Он подпишет. Он гедонист и трус, любящий жизнь больше, чем эфемерную честь. А если он сам, своей рукой передаст власть де Торси — у врагов выбивается почва из-под ног. Правда тут вопрос: как «убрать» Людовика? Да уж, задачка.

Помассировав виски, я попытался унять шум в голове. Политика — та же механика, сопромат. Только детали здесь из живых людей, а вместо смазки — кровь, ложь и страх. Забудешь смазать — механизм заклинит, и маховик истории размажет тебя по стенке.

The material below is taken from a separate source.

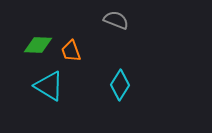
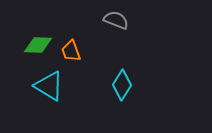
cyan diamond: moved 2 px right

Анна пошевелилась во сне, глубоко вздохнула. Я поправил сползший плед, укрывая ее плечи. Лицо ее разгладилось, став почти детским, безмятежным.

Я прикрыл глаза, пытаясь перезагрузить мозг. Но перед глазами продолжала висеть карта Франции. И жирная красная линия нашего маршрута, упирающаяся в черную точку Парижа. Точку бифуркации. Авантюра столетия.

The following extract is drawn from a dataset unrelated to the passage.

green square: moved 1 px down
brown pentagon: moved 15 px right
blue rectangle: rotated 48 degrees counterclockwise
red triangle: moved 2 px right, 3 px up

Переворот на другой бок облегчения не принес. Сон бежал от меня. Мозг, накачанный адреналином, продолжал молотить, перемалывая тактические варианты, как мельничные жернова.

Нам требовался джокер, способный сломать игру.

Ревизия ресурсов вгоняла в тоску. «Шквалы» без боеприпаса превратились в высокотехнологичные дубины. Трофейные французские мушкеты годились разве что для салютов — кривые, с ничтожной дальностью боя. Артиллерия? Против парижских бастионов это комариные укусы. Если англичане успели укрепить столицу и сели в глухую оборону, мы сломаем зубы о стены. Осада затянется, придут голод, дизентерия… и финал будет предсказуем.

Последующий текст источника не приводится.